Le 19 avril 1916, le 120e RI est au sud-est du Fort de Douaumont près de Verdun. Léonard BERQUIN est blessé dans le Bois de la Caillette. L’attaque des Allemands a été terrible. Les pertes sont très importantes au 120e RI. Léonard est touché à l’épaule droite et à la fesse droite par éclats d’obus. Il est transporté loin du front. S’il n’est pas réformé, Léonard BERQUIN est toutefois handicapé au niveau de l’épaule droite. Les éclats d’obus ont provoqué une plaie « empêchant le port du sac ». Il reste alors éloigné des champs de bataille pendant presque une année. Il est muté dans l’Artillerie.  En avril 1917, Léonard BERQUIN est renvoyé au front.

Les derniers mois de guerre sont éprouvants pour Léonard. Une otite à l’oreille gauche ne parvient pas à être soignée. La douleur est violente. Les tirs d’artillerie démultiplient le mal.

En octobre 1918, Léonard BERQUIN est cité à l’ordre de son régiment pour avoir effectué quelques jours plus tôt, dans la Marne, « avec courage et sang-froid, le ravitaillement quotidien des positions soumises au tir de l’ennemi ». L’Armistice du 11 novembre 1918 met fin aux combats en France, mais la guerre a laissé des traces. Les souffrances physiques et morales ne font que commencer pour les survivants. Léonard doit entrer à l’hôpital le 23 janvier 1919 pour hémarthrose du genou. Léonard a 27 ans. Il en paraît 20 de plus…

Le retour définitif à la maison est difficile pour Léonard BERQUIN. Les fantômes des copains hantent les rues de Noyelles et de Nolette.

Malgré la fin de la guerre, dans le hameau de Nolette, la mort est encore presque quotidienne. Enfermés dans un camp qu’ils ne quittent que pour accomplir les sales besognes pour l’Armée britannique, les travailleurs chinois tombent comme des mouches. La fatigue, la malnutrition, le froid et la grippe espagnole ont raison de leur courage. Inhumés à Nolette, ils sont plusieurs centaines à reposer pour toujours dans ce petit hameau de l’Ouest du département de la Somme. 
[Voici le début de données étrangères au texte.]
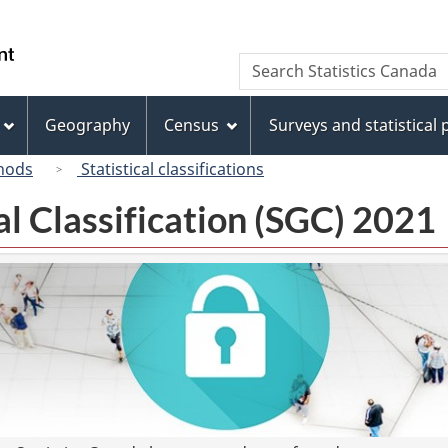
Skip
Skip
Switch
to
to
to
/
Search
Search
main
"About
basic
Gouvernement
Statistics
content
this
HTML
du
Canada
site"
version
Geography
Census
Surveys and statistical
Canada
hods
Statistical classifications
l Classification (SGC) 2021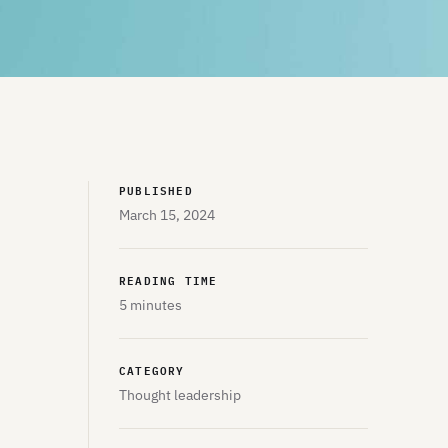
PUBLISHED
March 15, 2024
READING TIME
5 minutes
CATEGORY
Thought leadership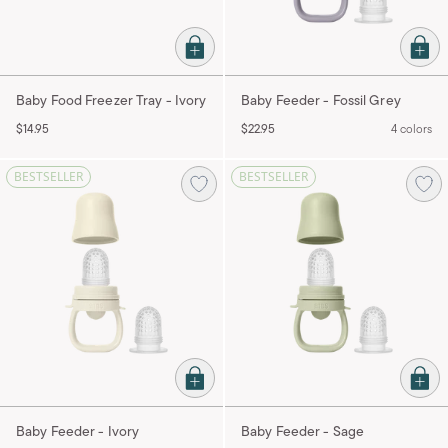
Baby Food Freezer Tray - Ivory
Baby Feeder - Fossil Grey
$14.95
$22.95
4 colors
BESTSELLER
BESTSELLER
Baby Feeder - Ivory
Baby Feeder - Sage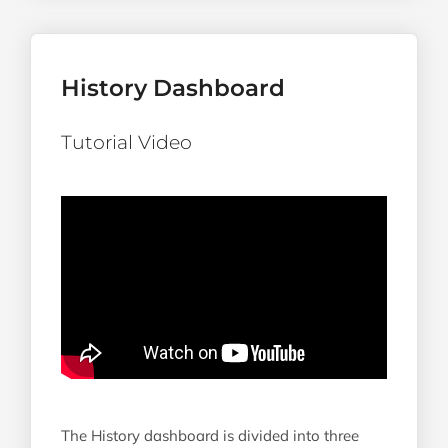
History Dashboard
Tutorial Video
The History dashboard is divided into three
Après le départ des troupes britanniques et des travailleurs chinois, au printemps 1919, la  vie reprend peu à peu son cours normal dans la commune de Noyelles-sur-Mer. Léonard BERQUIN est revenu dans la ferme familiale à Nolette. Il a épousé Yvonne PREVOST, une fille de Ponthoile, village voisin de Noyelles. En avril 1921, l’enfant unique du couple naît. C’est une fille prénommée Jeannine. C’est également en 1921, le 6 novembre précisément, qu’est inauguré le monument aux morts de Noyelles-sur-Mer. Devant une foule rassemblée dans le recueillement et l’émotion, Aurélien WARIN, l’instituteur, invite les habitants à s’arrêter « souvent devant cette stèle symbolique pour relire ces noms glorieux ». Parmi les 34 jeunes Noyellois dont les noms sont gravés, presque tous avaient fréquenté la classe du vieil instituteur.

Monument aux morts de la commune de Noyelles-sur-Mer (annuaire-mairie.fr)

Tués le 22 août 1914 à Bellefontaine en Belgique, Alphonse COLASSE et Joseph FROMENT sont restés des « disparus » pendant toute la guerre avant d’être déclarés par l’Armée « morts avant le 15 juillet 1915 ». L’état-major militaire n’a jamais su non plus définir la date du décès de Maurice MEIGNAN, tombé dans le Bois de la Gruerie en Argonne « entre le 24 septembre et le 10 octobre 1914 » ni celle de Moïse DEMEYERE, déclaré mort « avant le 5 août 1915 » dans l’Oise.  

Après la fin de la guerre, pour répondre aux exigences de l’état-civil, chacun des « morts pour la France » s’est vu attribuer une date de décès. Par des jugements de tribunaux, l’état français a rendu une dimension humaine à ce qui était profondément inhumain. Si la disparition de l’être aimé restait insupportable pour les proches, avoir une date pour commémorer ou se souvenir chaque année permettait de faciliter le processus de deuil. Une forme de dignité était rendue aux victimes « disparues ».

Comme tous les rescapés, Léonard BERQUIN et Amédée BRAILLY étaient présents le 6 novembre 1921 devant le monument à Noyelles. Deux rescapés de la Classe 1911…

En voyant couler tant de larmes sur les visages des veuves, des mères, des pères, des sœurs, des frères de leurs copains disparus, Léonard et Amédée mesuraient à quel point ils avaient eu la chance de survivre.

Léonard BERQUIN est resté à Nolette toute sa vie. Il y a exercé le métier de cultivateur. Léonard s’est éteint en 1979, à l’âge de 87 ans, suivi peu de temps après dans la mort par Yvonne, son épouse.